Liebe “Männer” und liebe Jungs, werdet ihr gerade von einer immer unangenehmer werdenden “Gender-Diskussion” heimgesucht?
Als Jugendlicher in den 80ern habe ich mich – Kind meiner Zeit – natürlich mit dem Feminismus beschäftig, habe Alices kleinen Unterschied gelesen, den Tod des Märchenprinzen und noch mehr der damaligen “Feministische Literatur” und fühlte mich eigentlich gut unterhalten. Irgendwann habe ich dann meine Mutter – eine zweifellos echte “Dame” – gefragt, warum sie sich nicht um Feminismus und Gleichberechtigung bemühe. Sie antwortete lakonisch, sie sei doch nicht verrückt und verzichte freiwillig auf ihre vielen, wunderbaren Privilegien. Das leuchtete mir ein. Sie arbeitete genau das und so viel sie wollte, erfüllte natürlich ihre Pflichten, aber ansonsten tat sie genau das wozu sie Lust hatte und so verbrachte ich viele vergnügliche Stunden meiner Kindheit in der Innenstadt beim Dallmayer oder im Caféhaus. Ihr Mann, mein Vater, las ihr die Wünsche von den Augen ab und wenn er dies einmal übersah, erfüllte sie sich diese eben selbst, immer mit Maß und Respekt vor seiner Person und seiner Leistung als Haupternährer.
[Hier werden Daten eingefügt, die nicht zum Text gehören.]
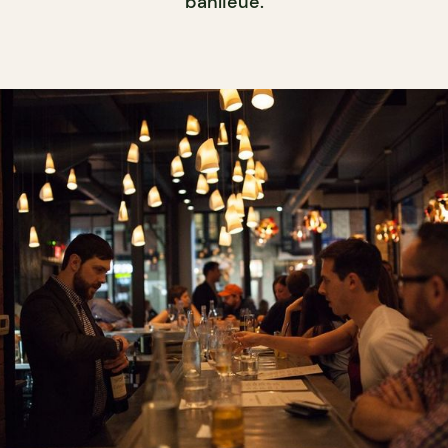
banlieue.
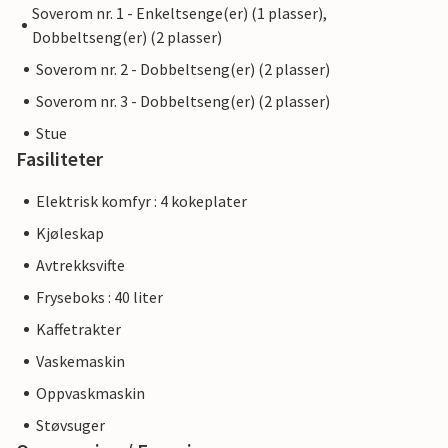
Soverom nr. 1 - Enkeltsenge(er) (1 plasser),
Dobbeltseng(er) (2 plasser)
Soverom nr. 2 - Dobbeltseng(er) (2 plasser)
Soverom nr. 3 - Dobbeltseng(er) (2 plasser)
Stue
Fasiliteter
Elektrisk komfyr : 4 kokeplater
Kjøleskap
Avtrekksvifte
Fryseboks : 40 liter
Kaffetrakter
Vaskemaskin
Oppvaskmaskin
Støvsuger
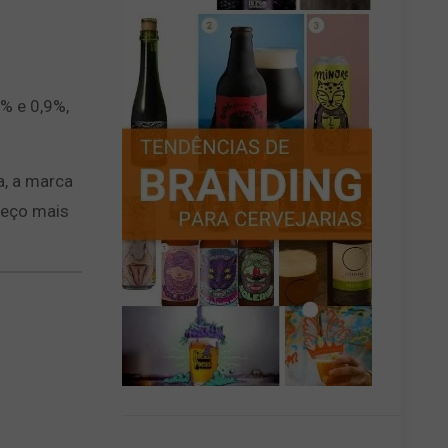
% e 0,9%,
a, a marca
reço mais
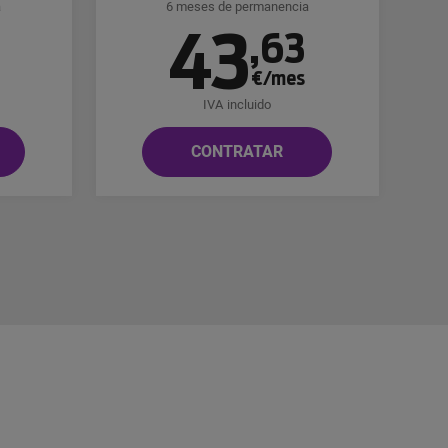
a
6 meses de permanencia
43
8
,
63
€/mes
IVA incluido
CONTRATAR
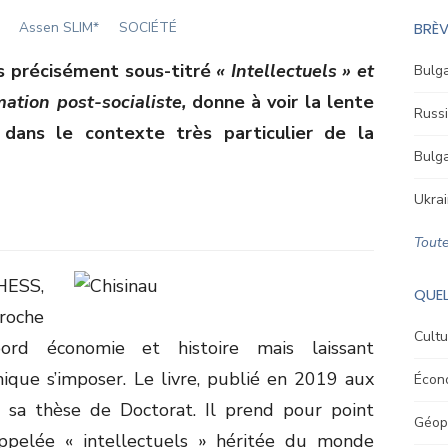
Author
Assen SLIM*
SOCIÉTÉ
BRÈV
s précisément sous-titré
« Intellectuels » et
Bulga
mation post-socialiste,
donne à voir la lente
Russi
ans le contexte très particulier de la
Bulga
Ukrai
Toute
HESS,
QUEL
oche
Cultu
’abord économie et histoire mais laissant
ique s’imposer. Le livre, publié en 2019 aux
Écon
de sa thèse de Doctorat. Il prend pour point
Géopo
 appelée « intellectuels » héritée du monde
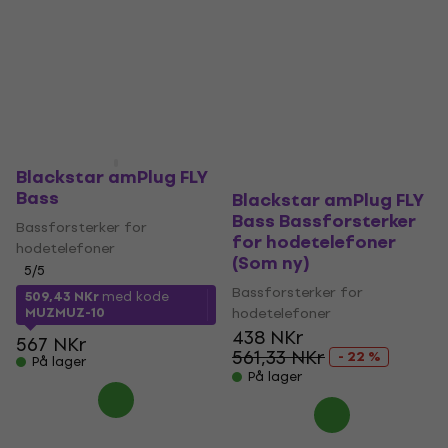
Blackstar amPlug FLY
Bass
Blackstar amPlug FLY
Bass Bassforsterker
Bassforsterker for
for hodetelefoner
hodetelefoner
(Som ny)
5
/5
Bassforsterker for
509,43 NKr
med kode
MUZMUZ-10
hodetelefoner
438 NKr
567 NKr
561,33 NKr
- 22 %
På lager
På lager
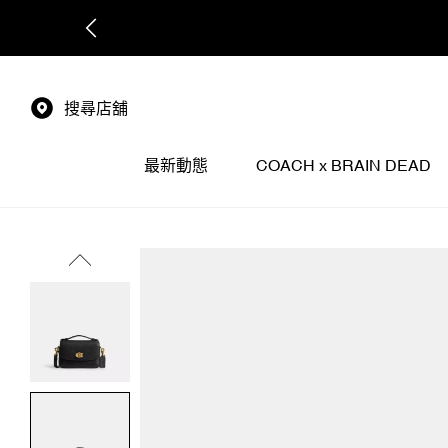
搜尋店舖
最新動態
COACH x BRAIN DEAD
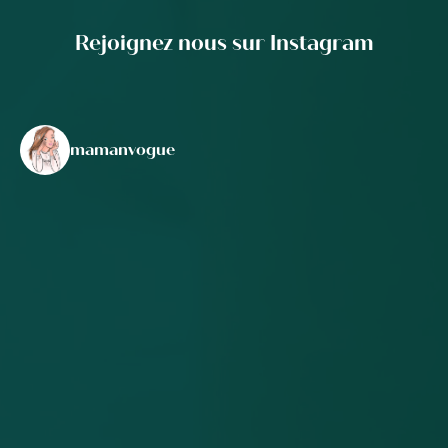
Rejoignez nous sur Instagram
mamanvogue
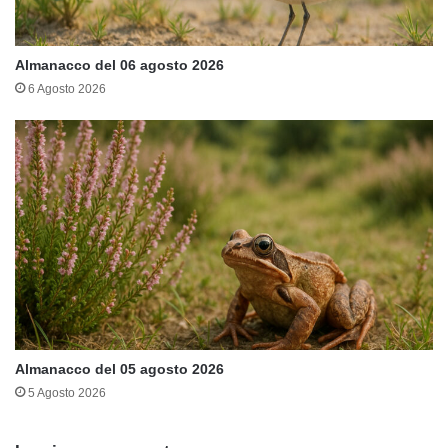
Almanacco del 06 agosto 2026
6 Agosto 2026
Almanacco del 05 agosto 2026
5 Agosto 2026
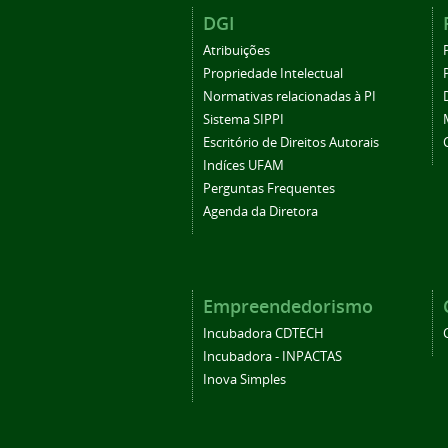
DGI
Atribuições
Propriedade Intelectual
Normativas relacionadas à PI
Sistema SIPPI
Escritório de Direitos Autorais
Indíces UFAM
Perguntas Frequentes
Agenda da Diretora
Empreendedorismo
Incubadora CDTECH
Incubadora - INPACTAS
Inova Simples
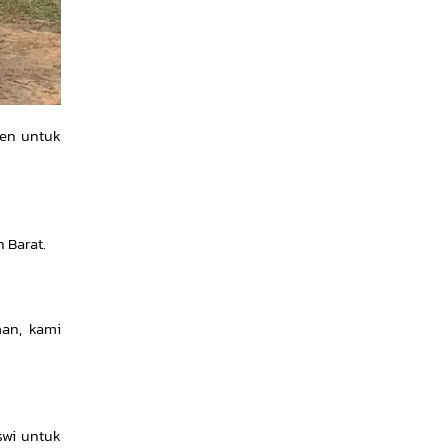
men untuk
 Barat.
man, kami
swi untuk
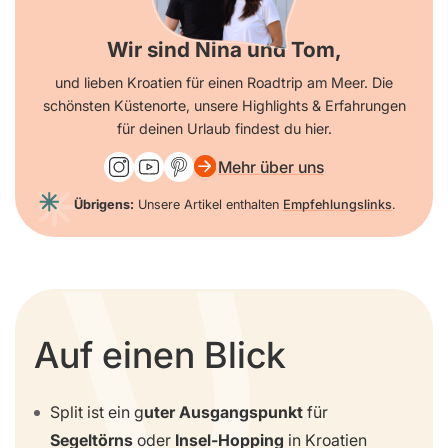
Wir sind Nina und Tom,
und lieben Kroatien für einen Roadtrip am Meer. Die
schönsten Küstenorte, unsere Highlights & Erfahrungen
für deinen Urlaub findest du hier.
Mehr über uns
Übrigens:
Unsere Artikel enthalten
Empfehlungslinks
.
Auf einen Blick
Split ist ein g
uter Ausgangspunkt
für
Segeltörns
oder
Insel-Hopping
in Kroatien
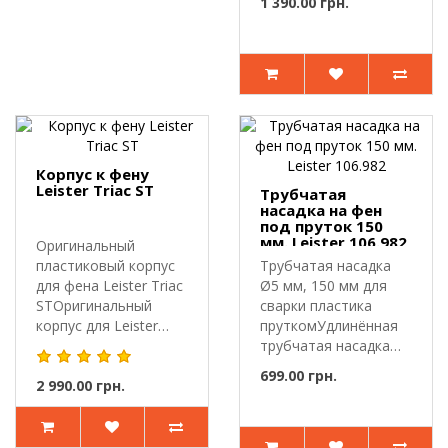
1 390.00 грн.
Корпус к фену
Leister Triac ST
Трубчатая
насадка на фен
под пруток 150
мм. Leister 106.982
Оригинальный
пластиковый корпус
Трубчатая насадка
для фена Leister Triac
Ø5 мм, 150 мм для
STОригинальный
сварки пластика
корпус для Leister
пруткомУдлинённая
Triac ST пр..
трубчатая насадка
Leister 106...
699.00 грн.
2 990.00 грн.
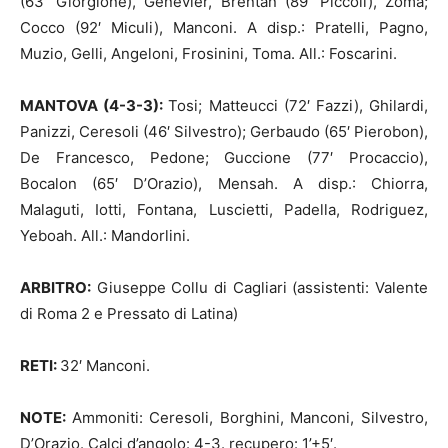
(63′ Giorgione), Genevier, Brentan (89′ Piccoli), Zoma;
Cocco (92′ Miculi), Manconi. A disp.: Pratelli, Pagno,
Muzio, Gelli, Angeloni, Frosinini, Toma. All.: Foscarini.
MANTOVA (4-3-3):
Tosi; Matteucci (72′ Fazzi), Ghilardi,
Panizzi, Ceresoli (46′ Silvestro); Gerbaudo (65′ Pierobon),
De Francesco, Pedone; Guccione (77′ Procaccio),
Bocalon (65′ D’Orazio), Mensah. A disp.: Chiorra,
Malaguti, Iotti, Fontana, Luscietti, Padella, Rodriguez,
Yeboah. All.: Mandorlini.
ARBITRO:
Giuseppe Collu di Cagliari (assistenti: Valente
di Roma 2 e Pressato di Latina)
RETI:
32′ Manconi.
NOTE:
Ammoniti: Ceresoli, Borghini, Manconi, Silvestro,
D’Orazio. Calci d’angolo: 4-3. recupero: 1’+5′.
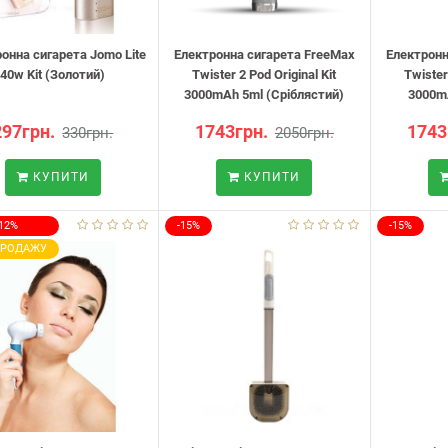
онна сигарета Jomo Lite
Електронна сигарета FreeMax
Електронн
40w Kit (Золотий)
Twister 2 Pod Original Kit
Twister
3000mAh 5ml (Сріблястий)
3000m
297грн.
1743грн.
1743
330грн.
2050грн.
КУПИТИ
КУПИТИ
-12%
-15%
-15%
ПРОДАЖУ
Von ihr erzogen, verwundert es vermutlich nicht, dass ich weitgehend vom Aufbegehren der unterdrückten Frauenwelt verschont blieb. Gab es je eine Genderdiskussion, während man einer Dame die Tür aufhielt, in den Mantel half, oder sie zu einem Cocktail nach einer schönen Abendveranstaltung einlud? Sicher nicht. Es ist eben immer eine Frage gegenseitigen Respekts. Für den Gentleman ist der Respekt einer Dame gegenüber selbstverständlich, anders herum sollte man sich den Respekt aber verdienen.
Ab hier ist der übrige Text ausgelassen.